Questo forse ha contribuito al torrido inizio delle riprese di Niang che è diventato rapidamente freddo. Ha realizzato il 66,7% dei suoi tentativi da tre punti contro i Raptors e solo il 16% dei suoi tiri da oltre l’arco contro gli Heat. Ciò include un clunker 0 su 7 in Gara 1 e un’uscita 0 su 6 in Gara 5 contro gli Heat.

Ora, Niang ha l’opportunità di riposare e curare quel ginocchio.

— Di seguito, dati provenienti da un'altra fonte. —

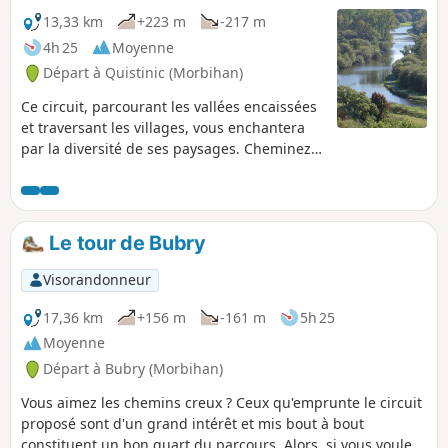
pique-nique.
13,33 km
+223 m
-217 m
4h 25
Moyenne
Départ à Quistinic (Morbihan)
Ce circuit, parcourant les vallées encaissées
et traversant les villages, vous enchantera
par la diversité de ses paysages. Cheminez
dans d’extraordinaires chemins creux
ombragés par des hêtres centenaires. De
Poul Fetan au Blavet, laissez-vous conter
l’histoire du monde rural gravée dans la
Le tour de Bubry
pierre, maisons, granges, puits, fours à
pain, moulins. Au retour, à la belle saison,
Visorandonneur
allez découvrir Poul Fetan et plongez-vous
dans la vie d'un village en 1850.
17,36 km
+156 m
-161 m
5h 25
Moyenne
Départ à Bubry (Morbihan)
Vous aimez les chemins creux ? Ceux qu'emprunte le circuit
proposé sont d'un grand intérêt et mis bout à bout
constituent un bon quart du parcours. Alors, si vous voulez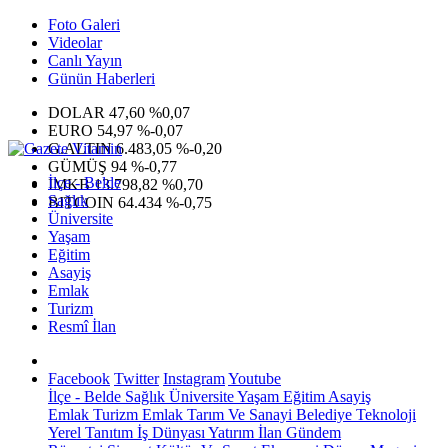
Foto Galeri
Videolar
Canlı Yayın
Günün Haberleri
DOLAR
47,60
%0,07
EURO
54,97
%-0,07
G.ALTIN
6.483,05
%-0,20
GÜMÜŞ
94
%-0,77
İlçe - Belde
IMKB
13.798,82
%0,70
Sağlık
BITCOIN
64.434
%-0,75
Üniversite
Yaşam
Eğitim
Asayiş
Emlak
Turizm
Resmî İlan
Facebook
Twitter
Instagram
Youtube
İlçe - Belde
Sağlık
Üniversite
Yaşam
Eğitim
Asayiş
Emlak
Turizm
Emlak
Tarım Ve Sanayi
Belediye
Teknoloji
Yerel
Tanıtım
İş Dünyası
Yatırım
İlan
Gündem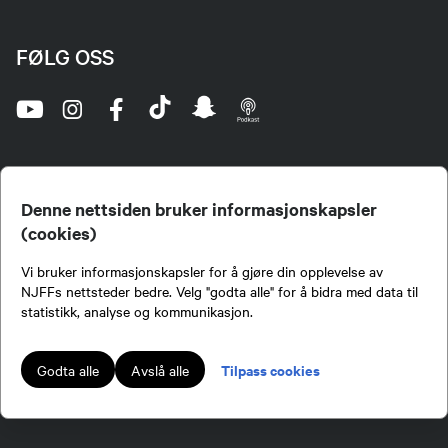
FØLG OSS
Denne nettsiden bruker informasjonskapsler
(cookies)
Norges Jeger- og Fiskerforbund (NJFF) er landets eneste landsdekkende organisasjon for
Vi bruker informasjonskapsler for å gjøre din opplevelse av
jegere og sportsfiskere og et av de viktigste miljøene for formidling av kunnskap om jakt og
fiske i Norge. Vi er en partipolitisk nøytral organisasjon, men har et sterkt jakt-, fiske-, og
NJFFs nettsteder bedre. Velg "godta alle" for å bidra med data til
naturpolitisk engasjement i mange saker.
statistikk, analyse og kommunikasjon.
Norges Jeger- og Fiskerforbund benytter informasjonskapsler på nettsiden.
Lokalforeninger tilsluttet Norges Jeger- og Fiskerforbund har ansvar for innhold de
Tilpass cookies
Godta alle
Avslå alle
publiserer på njff.no.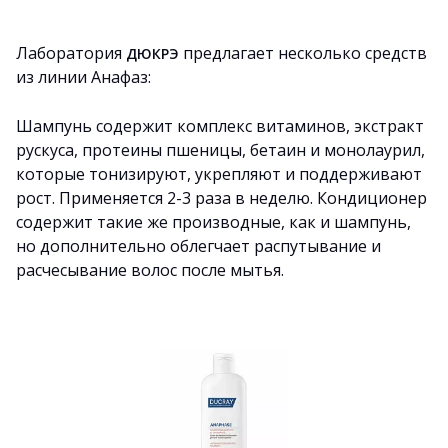
Лаборатория
предлагает несколько средств
ДЮКРЭ
из линии Анафаз:
Шампунь содержит комплекс витаминов, экстракт
рускуса, протеины пшеницы, бетаин и монолаурил,
которые тонизируют, укрепляют и поддерживают
рост. Применяется 2-3 раза в неделю. Кондиционер
содержит такие же производные, как и шампунь,
но дополнительно облегчает распутывание и
расчесывание волос после мытья.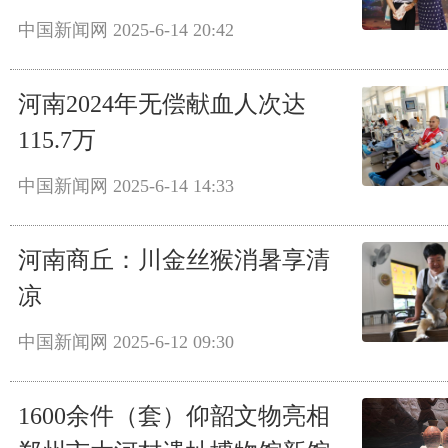
中国新闻网
2025-6-14 20:42
河南2024年无偿献血人次达
115.7万
中国新闻网
2025-6-14 14:33
河南商丘：川金丝猴消暑享清
凉
中国新闻网
2025-6-12 09:30
1600余件（套）仰韶文物亮相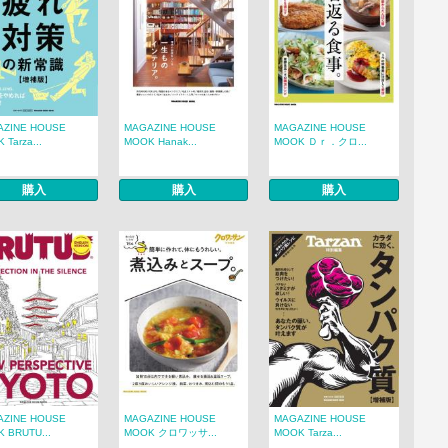
AZINE HOUSE
MAGAZINE HOUSE
MAGAZINE HOUSE
 Tarza...
MOOK Hanak...
MOOK Ｄｒ．クロ...
購入
購入
購入
AZINE HOUSE
MAGAZINE HOUSE
MAGAZINE HOUSE
 BRUTU...
MOOK クロワッサ...
MOOK Tarza...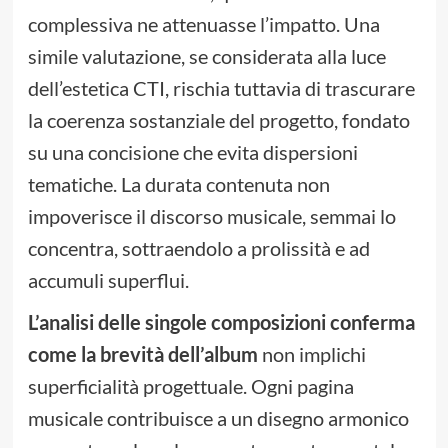
complessiva ne attenuasse l’impatto. Una
simile valutazione, se considerata alla luce
dell’estetica CTI, rischia tuttavia di trascurare
la coerenza sostanziale del progetto, fondato
su una concisione che evita dispersioni
tematiche. La durata contenuta non
impoverisce il discorso musicale, semmai lo
concentra, sottraendolo a prolissità e ad
accumuli superflui.
L’analisi delle singole composizioni conferma
come la brevità dell’album
non implichi
superficialità progettuale. Ogni pagina
musicale contribuisce a un disegno armonico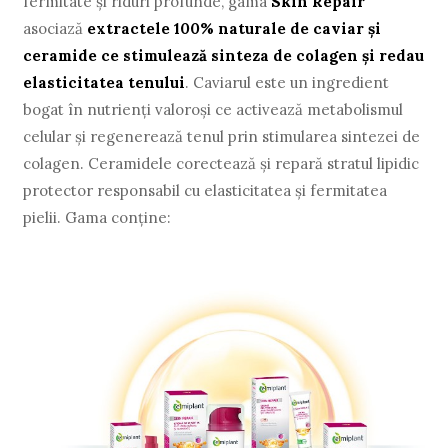
fermitate şi riduri profunde, gama
Skin Repair
asociază
extractele 100% naturale de caviar şi
ceramide ce stimulează sinteza de colagen şi redau
elasticitatea tenului
. Caviarul este un ingredient
bogat în nutrienţi valoroşi ce activează metabolismul
celular şi regenerează tenul prin stimularea sintezei de
colagen. Ceramidele corectează şi repară stratul lipidic
protector responsabil cu elasticitatea şi fermitatea
pielii. Gama conţine: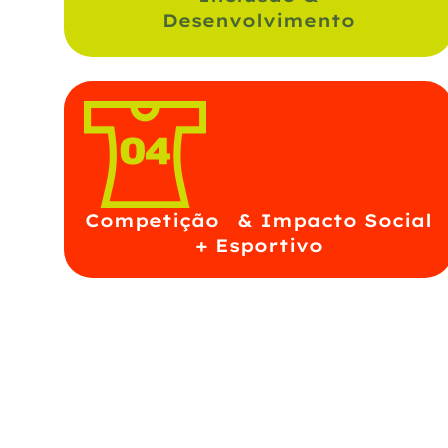
Desenvolvimento
Competição & Impacto Social
+ Esportivo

“Ci penseremo e vedremo cosa sta succedendo lì”, ha detto Niang. “Non penso che sia qualcosa di serio, ma è qualcosa di cui devo prendermi cura per poter essere al 100%. Non sarebbe giusto per i miei compagni di squadra se la mia salute [wasn’t] qualcosa di cui mi occupo durante la bassa stagione per tornare ed essere migliore per il prossimo anno. ”

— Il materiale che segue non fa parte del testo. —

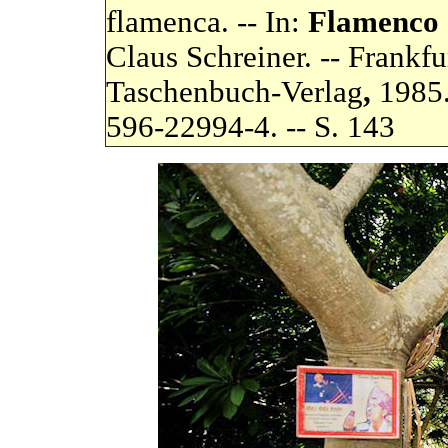
flamenca. -- In:
Flamenco
Claus Schreiner. -- Frankfu
Taschenbuch-Verlag
,
1985.
596-22994-4. -- S. 143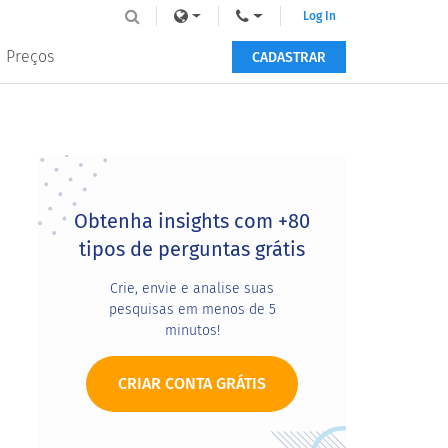
Log In
Preços
CADASTRAR
Primary
Sidebar
Obtenha insights com +80
tipos de perguntas grátis
Crie, envie e analise suas
pesquisas em menos de 5
minutos!
CRIAR CONTA GRÁTIS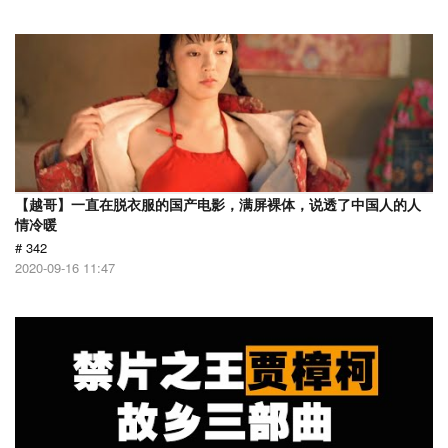
【越哥】一直在脱衣服的国产电影，满屏裸体，说透了中国人的人
情冷暖
# 342
2020-09-16 11:47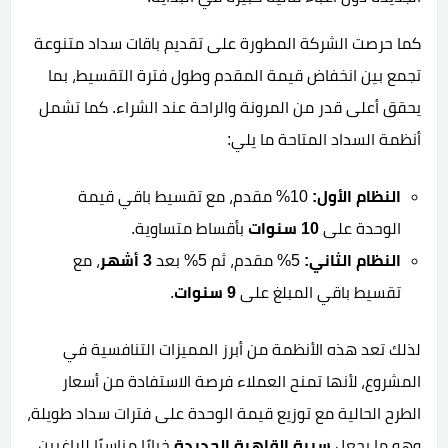
كما حرصت الشركة المطورة على تقديم باقات سداد متنوعة
تجمع بين انخفاض قيمة المقدم وطول فترة التقسيط، بما
يحقق أعلى قدر من المرونة والراحة عند الشراء. كما تشمل
أنظمة السداد المتاحة ما يلي:
النظام الأول:
10% مقدم، مع تقسيط باقي قيمة
الوحدة على
10 سنوات
بأقساط متساوية.
النظام الثاني:
5% مقدم، ثم 5% بعد
3 أشهر
، مع
تقسيط باقي المبلغ على
9 سنوات
.
لذلك تعد هذه الأنظمة من أبرز المميزات التنافسية في
المشروع، لأنها تمنح العملاء فرصة الاستفادة من أسعار
الطرح الحالية مع توزيع قيمة الوحدة على فترات سداد طويلة،
وهو ما يجعل
سيرة القاهرة الجديدة
خيارًا مناسبًا للراغبين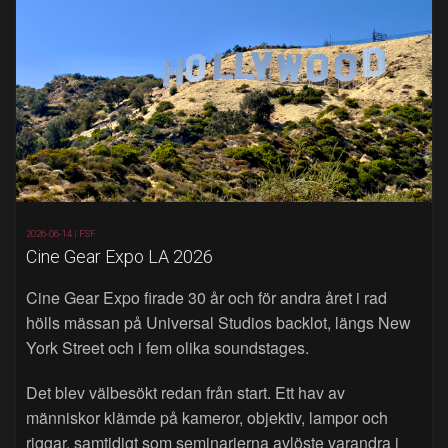
2026-06-14 |
FSF
Cine Gear Expo LA 2026
Cine Gear Expo firade 30 år och för andra året i rad
hölls mässan på Universal Studios backlot, längs New
York Street och i fem olika soundstages.
Det blev välbesökt redan från start. Ett hav av
människor klämde på kameror, objektiv, lampor och
riggar, samtidigt som seminarierna avlöste varandra i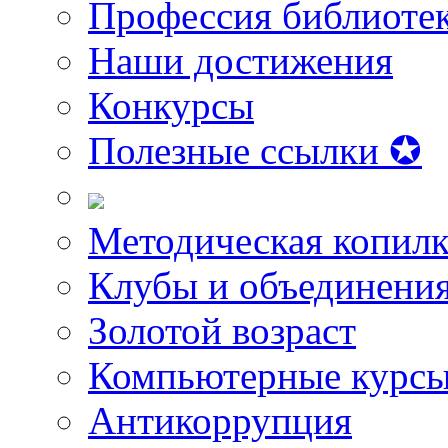
Профессия библиоте
Наши достижения
Конкурсы
Полезные ссылки ✪
Методическая копилк
Клубы и объединени
Золотой возраст
Компьютерные курс
Антикоррупция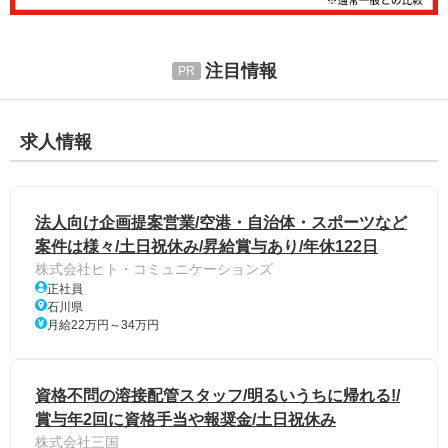
注目情報
求人情報
法人向け企画提案営業/空港・自治体・スポーツなど
案件は様々/土日祝休み/昇給賞与あり/年休122日
株式会社ヒト・コミュニケーションズ
正社員
石川県
月給22万円～34万円
資格不問の溶接配管スタッフ/明るいうちに帰れる!/
賞与年2回に資格手当や報奨金/土日祝休み
株式会社三国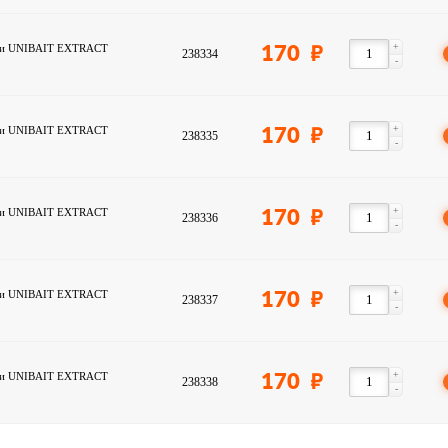
+
мки UNIBAIT EXTRACT
170
238334
-
+
мки UNIBAIT EXTRACT
170
238335
-
+
мки UNIBAIT EXTRACT
170
238336
-
+
мки UNIBAIT EXTRACT
170
238337
-
+
мки UNIBAIT EXTRACT
170
238338
-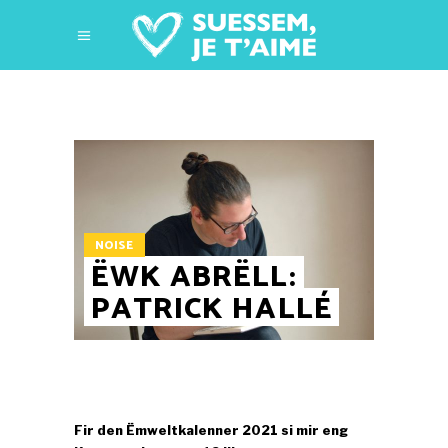
NOISE
ËWK ABRËLL:
PATRICK HALLÉ
Fir den Ëmweltkalenner 2021 si mir eng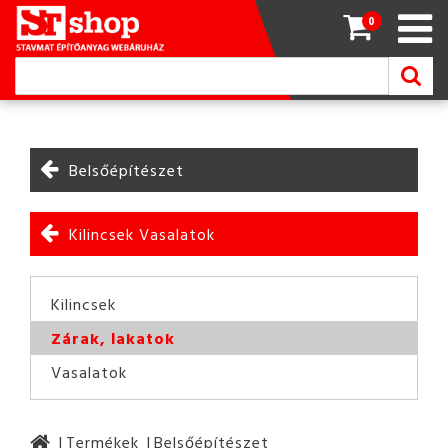
0
Belsőépítészet
Kilincsek Vasalatok
Kilincsek
Zárak, lakatok
Vasalatok
Termékek
Belsőépítészet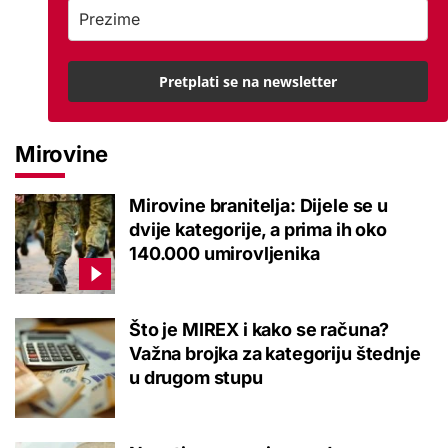
Pretplati se na newsletter
Mirovine
Mirovine branitelja: Dijele se u
dvije kategorije, a prima ih oko
140.000 umirovljenika
Što je MIREX i kako se računa?
Važna brojka za kategoriju štednje
u drugom stupu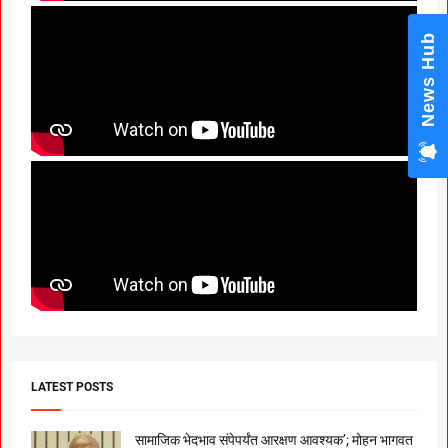
News Hub
LATEST POSTS
सामाजिक भेदभाव संपेपर्यंत आरक्षण आवश्यक’; मोहन भागवत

L’ala di riserva Furkan Korkmaz ha riflettuto candidamente sulla sua stagione di tiro “ruvida”, quando si è collegato al 38,7% dei suoi field goal e al 28,9% dei suoi tre punti peggiori della carriera.

Questo è stato un fattore importante nel fatto che Korkmaz sia uscito dalla rotazione durante la stagione regolare e i playoff. Eppure ha assicurato di aver identificato il problema con il suo tiro e la soluzione, anche se ha rifiutato di entrare nei dettagli su entrambi.

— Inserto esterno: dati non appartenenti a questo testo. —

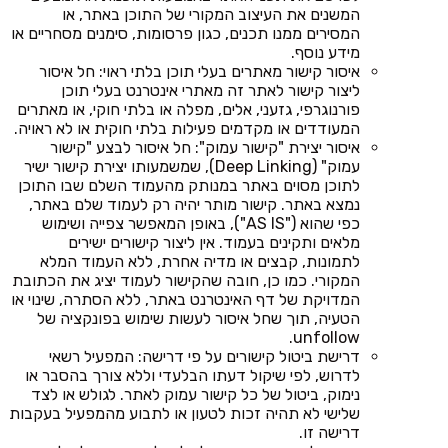
המשנים את העיצוב המקורי של התוכן באתר, או
המסירים ממנו תכנים, כגון פרסומות, סימנים מסחריים או
מידע נוסף.
איסור קישור מאתרים בעלי תוכן בלתי ראוי: חל איסור
ליצור קישור לאתר זה מאתרי אינטרנט בעלי תוכן
פורנוגרפי, גזעני, אלים, מפלה או בלתי חוקי, או מאתרים
המעודדים או מקדמים פעילות בלתי חוקית או לא ראויה.
איסור יצירת "קישור עמוק": חל איסור לבצע "קישור
עמוק" (Deep Linking), שמשמעותו יצירת קישור ישיר
לתוכן מסוים באתר במנותק מהעמוד השלם שבו התוכן
נמצא באתר. קישור מותר יהיה רק לעמוד שלם באתר,
כפי שהוא ("AS IS"), באופן המאפשר צפייה ושימוש
מלאים ותקינים בעמוד. אין ליצור קישורים ישירים
לתמונות, קבצים או מדיה אחרת, ללא העמוד המלא
המקורי. כמו כן, חובה שהקישור לעמוד יציג את הכתובת
המדויקת של דף האינטרנט באתר, ללא הסתרה, שינוי או
הטעיה, תוך שחל איסור לעשות שימוש בפונקציה של
unfollow.
דרישת ביטול קישורים על פי דרישה: המפעיל רשאי
לדרוש, לפי שיקול דעתו הבלעדי וללא צורך בהסבר או
נימוק, ביטול של כל קישור עמוק לאתר. לגולש או לצד
שלישי לא תהיה זכות לטעון או לתבוע מהמפעיל בעקבות
דרישה זו.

“Non ho bisogno di dirlo in questo momento, ma so qual è il problema [and] So qual è la risposta “, ha detto Korkmaz. “Quindi non sarà difficile per me trovarlo e continuare a migliorare. … Ho una grande fiducia in me stesso e non ho intenzione di mollare. Continuerò a spingerlo per essere la migliore versione di me stesso”.

Alla domanda sul suo futuro a lungo termine con i Sixers, Korkmaz ha notato che ha due stagioni rimaste sul suo contratto firmato la scorsa estate. Ha anche mostrato in questa stagione che potrebbe essere un ballhandler secondario in un pizzico, quando il COVID-19 ha squarciato i Sixers durante l’ondata di omicron invernale.

Il ricordo di una scena inaspettata post-partita ha fatto venire le lacrime agli occhi di Rivers dopo la partita di giovedì. L’allenatore ha condiviso che il grande uomo veterano Paul Millsap si è emozionato negli spogliatoi, perché la sconfitta dei Sixers contro Miami potrebbe essere stata la sua ultima partita NBA.

Il 37enne Millsap è stato quattro volte All-Star con gli Atlanta Hawks e una presenza rispettata per tutta la sua carriera. È venuto a Philadelphia nello scambio di James Harden, ma è stato sbagliato come centro di riserva e ha giocato solo nove partite di stagione regolare e una partita di playoff. Millsap ha anche affrontato una situazione familiare in questa stagione, costringendolo a tornare a casa sua ad Atlanta quando lui e i Brooklyn Nets hanno deciso di comune accordo di cercare uno scambio e durante una breve assenza dai Sixers.

“Penso che le persone, dopo le sconfitte, pensino che siamo solo io o Joel [Embiid] o Giacomo [Harden] prendendolo duro “, ha detto Rivers. “Voglio dire, sto guardando questo ragazzo [Millsap]. Ha dedicato tutta la sua carriera al basket, ed è lì a piangere dopo la partita. Per me era davvero adesso.

“Tanti di questi ragazzi, lo danno alla città. Danno tutto quello che hanno, e a volte non è abbastanza buono”.